Sunquest Code:STONE  
Epic Code:LAB564Epic Name:Stone Analysis
Synonyms:Renal Calculi; Urinary Calculi; Calculus
Methodology:Reflectance Fourier Transform Infrared Spectrophotometry/polarizing microscopy
CPT Code:82365
Test Includes:Weight and composition
Turnaround Time:Specimens are sent to reference laboratory Mon-Sat; results are reported in 1-4 days.


Collection Instructions

Specimen:Calculi
Collection Instructions:Air-dry calculi and transport in an ARUP Standard Transport Tube. Larger calculi specimens may be transported in a plastic leakproof container.
Causes for Rejection:Calculi specimens transported in liquid or contaminated with blood require special handling to be processed. Blood and moisture interfere with this methodology. Samples that are wrapped in tape or embedded in wax will delay or prevent analysis and should not be submitted.


Processing and Shipping

Specimen Processing:See collection. Store at room temperature.
Shipping Instructions:Ship at room temperature.
Test Performed at or Referral Lab Lab Sendouts  (ARUP)
Referral Lab number:99460 (CALCULI)


Interpretive

Reference Range:By report.
Use:

 

Composition of Renal/Bile/Prostate Stones

Composition of Renal Stones

Substance

Frequency

Combined calcium oxalate and hydroxyapatite

70%

Magnesium ammonium phosphate hexahydrate and carbonate apatite

10%

Uric acid and urates

8%

Calcium oxalate

5%

Cystine

2%

Hydroxapatite

2%

Calcium monohydrogen phosphate dehydrate

1%

2,8-dihydroxyadenine

Rare

Oxypurinol and xanthine

Rare

Triamterene

Rare

Xanthine

Rare

Composition of Bile Stones

Cholesterol

Calcium bile salts

Carbonate

Some phosphate

Composition of Prostate Stones

Approximately 20% organic material

Inorganic component (chiefly carbonate apatite)

 

Calcium Oxalate: These stones account for 75% of all renal stones.
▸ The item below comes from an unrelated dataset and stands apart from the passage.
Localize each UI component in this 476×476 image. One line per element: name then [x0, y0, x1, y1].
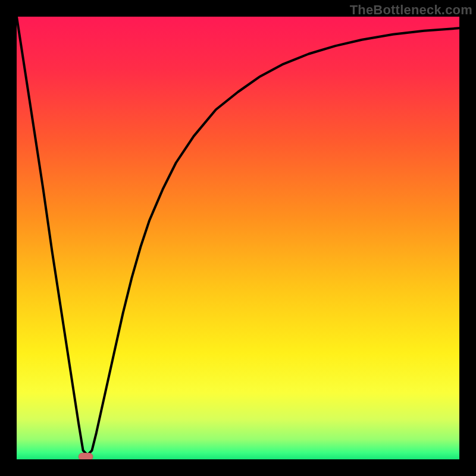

The average age of onset is in the third decade. These stones have numerous causes; primarily hyperparathyroidism, idiopathic hypercalciuria, low urine citrate level, hyperoxaluria and hyperuricosuria.

 

Monohydrates vs. Dihydrates: Stones containing mostly calcium oxalate monohydrate form slowly and rarely recur. They are compact, have a smooth surface and pass spontaneously about half the time. Stones composed of calcium oxalate dehydrate form more quickly, recur frequently, have very rough surfaces, are brittle and usually require surgical removal.

 

Magnesium ammonium Phosphate Hexahydrate (Struvite): Struvite stones are commonly and potentially dangerous. These stones are formed mainly in men. Many patients who form uric acid stones have gout; the rest have some condition that results in isohydruria (fixed low urine pH) or hyperuricosuria.

 

Cystine: Cystine stones are very uncommon and are the result of an autosomal recessive trait (cystinuria or cystinosis) that causes defective renal tubular and intestinal transport of the amino acid cystine.

 

Calcium Monohydrogen Phosphate Dihydrate: Some researchers claim that all calcium phosphate stones are related to renal tubular acidosis. These patients often present with a very low citrate level and pH greater than 6.5.

 

Drug Metabolites:  While sulfonamides, trimterene and xanthine are not typical urinary calculi, with low fluid volume, these metabolites can precipitate and form stones.